I want to build histogram from large matrix of floats, for which a matrix of integers of the same size identify the bin in which each of those float must be allocated. It could also be seen as a groupby aggregation, but with a different index for each column.

The scatter_add! function developed here seems like a good basis. However, when comparing the performance with a multi-thread CPU implementation, it’s faily slower (2 to 5 times slower).

Example:

using CUDAnative
using CuArrays

# CPU
function hist_cpu!(hist, δ, idx)
    Threads.@threads for j in 1:size(idx,2)
        @inbounds for i in 1:size(idx,1)
            hist[idx[i], j] += δ[i,j]
        end
    end
    return
end

# GPU
function hist_gpu!(h::CuMatrix{T}, x::CuArray{T}, id::CuArray{Int}; MAX_THREADS=256) where {T<:AbstractFloat}
    function kernel!(h::CuDeviceArray{T}, x::CuDeviceArray{T}, id)
        i = threadIdx().x + (blockIdx().x - 1) * blockDim().x
        j = threadIdx().y + (blockIdx().y - 1) * blockDim().y
        @inbounds if i <= size(id, 1) && j <= size(h, 2)
            k = Base._to_linear_index(h, id[i,j], j)
            CUDAnative.atomic_add!(pointer(h, k), x[i,j])
        end
        return
    end
    thread_i = min(MAX_THREADS, size(id, 1))
    thread_j = min(MAX_THREADS ÷ thread_i, size(h, 2))
    threads = (thread_i, thread_j)
    blocks = ceil.(Int, (size(id, 1), size(h, 2)) ./ threads)
    CuArrays.@cuda blocks=blocks threads=threads kernel!(h, x, id)
    return h
end

Generate toy test:

nbins = 20
ncol = 100
items = Int(1e6)
hist = zeros(Float32, nbins, ncol)
δ = rand(Float32, items, ncol)
idx = rand(1:nbins, items, ncol)

hist_gpu = CuArray(hist)
δ_gpu = CuArray(δ)
idx_gpu = CuArray(idx)

@time hist_cpu!(hist, δ, idx)
# 0.021154 seconds (64 allocations: 7.063 KiB)
@CuArrays.time hist_gpu!(hist_gpu, δ_gpu, idx_gpu, MAX_THREADS=1024)
# 0.066522 seconds (36 CPU allocations: 1.141 KiB)

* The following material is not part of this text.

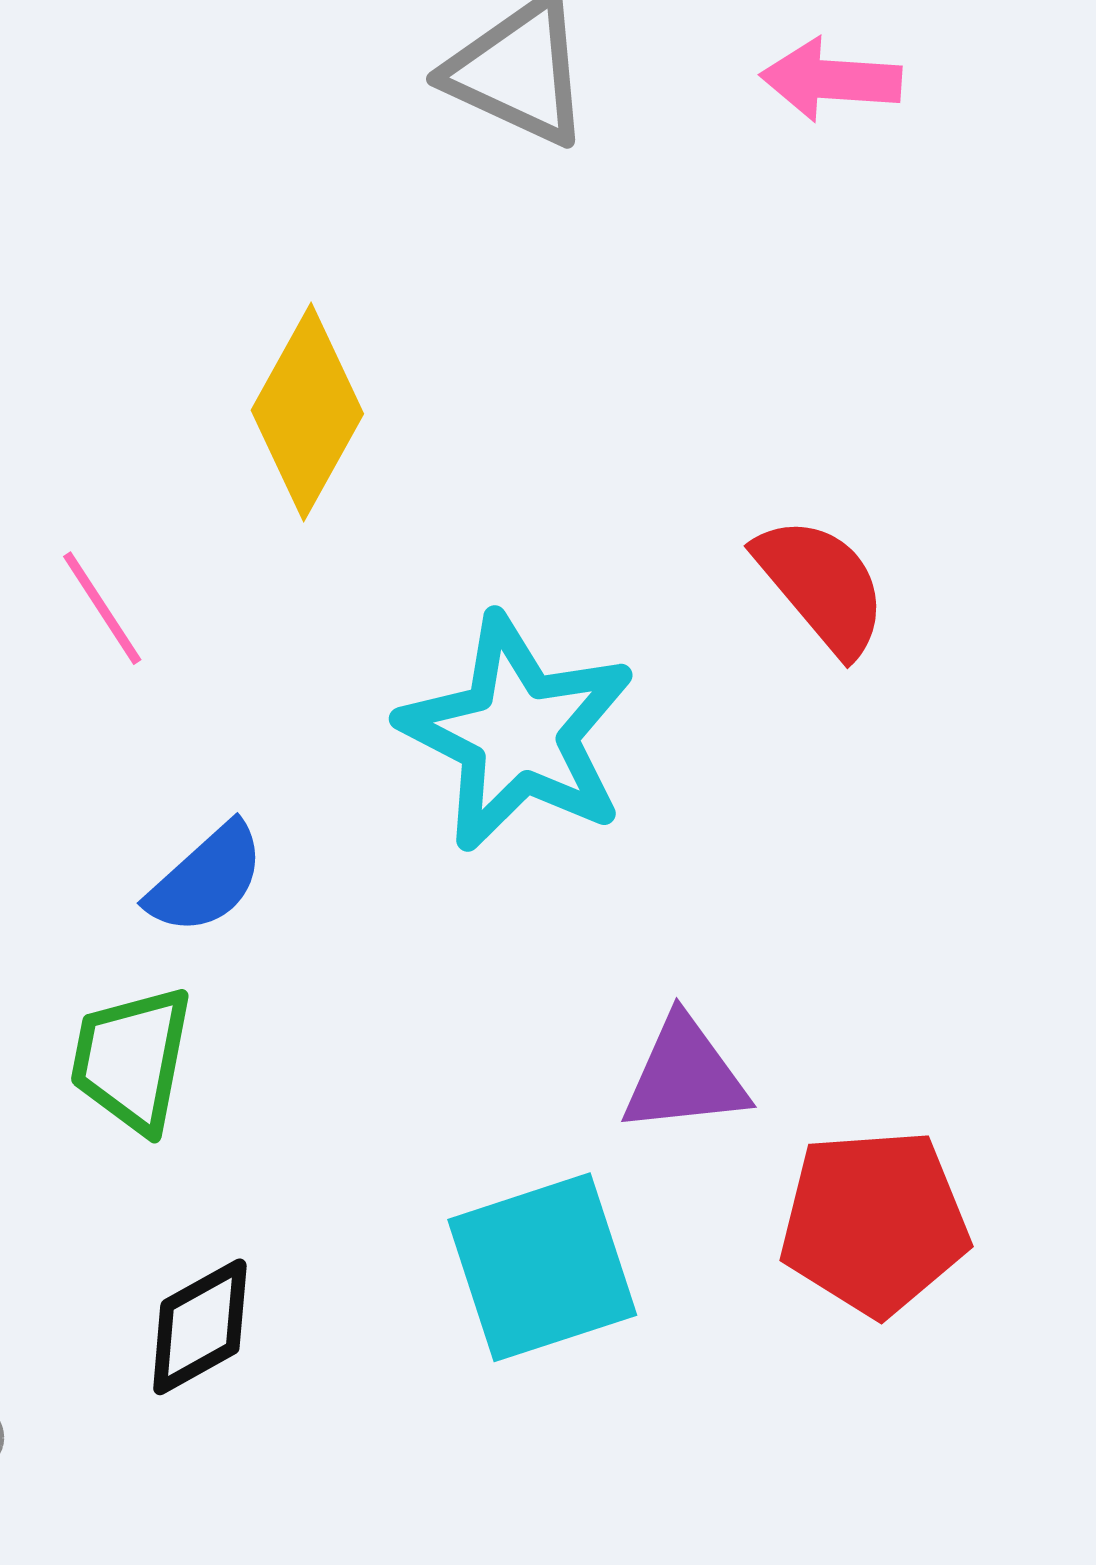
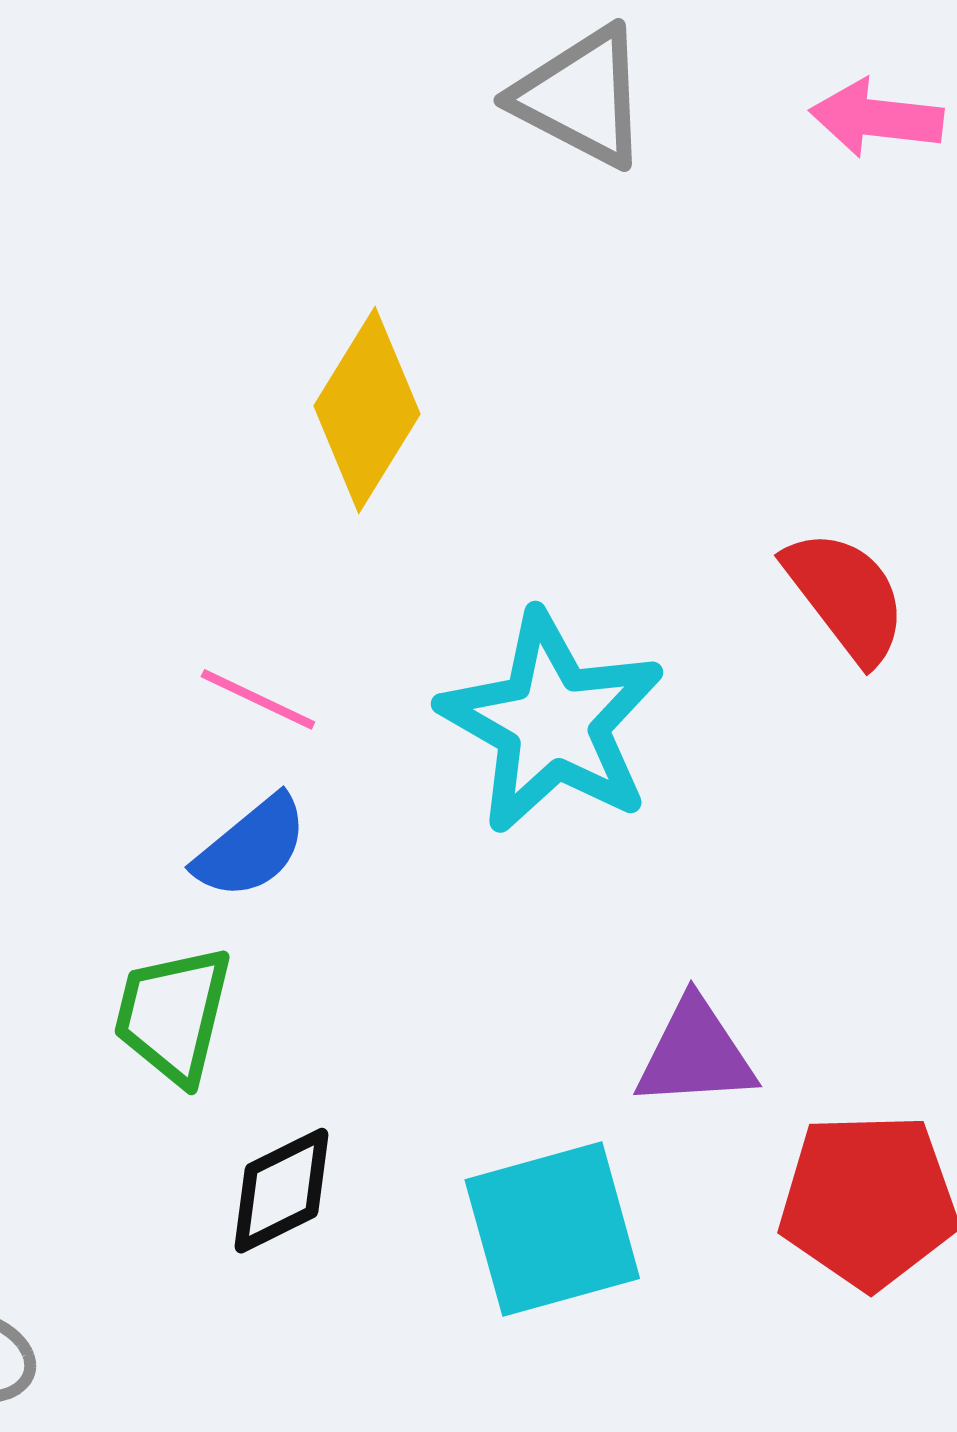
pink line: (102, 608) -> (258, 699), moved, turned -34
black diamond: (200, 1327) -> (281, 1191), moved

Are there inefficiencies in the implementation or is such kind of operartion inherently not well suited for GPU parallelisation? Or am I not oerforming the benchmark appropriately? The above was run on a 8 threads 3.5 GhZ CPU and a 1060 GPU.

I can’t add much, but a quick google uncovered this, which might help

1 Like

Doing global atomic additions from every thread, like that kernel does, is going to be very expensive (read: slow). The link above suggests doing so in shared memory first, which indeed is going to improve performance by a lot.

Thanks for pointing in a promising direction. I’ll roll up my sleeves to explore further the 2-step aggregation mentionned in the post. Might call again for help later:)

1 Like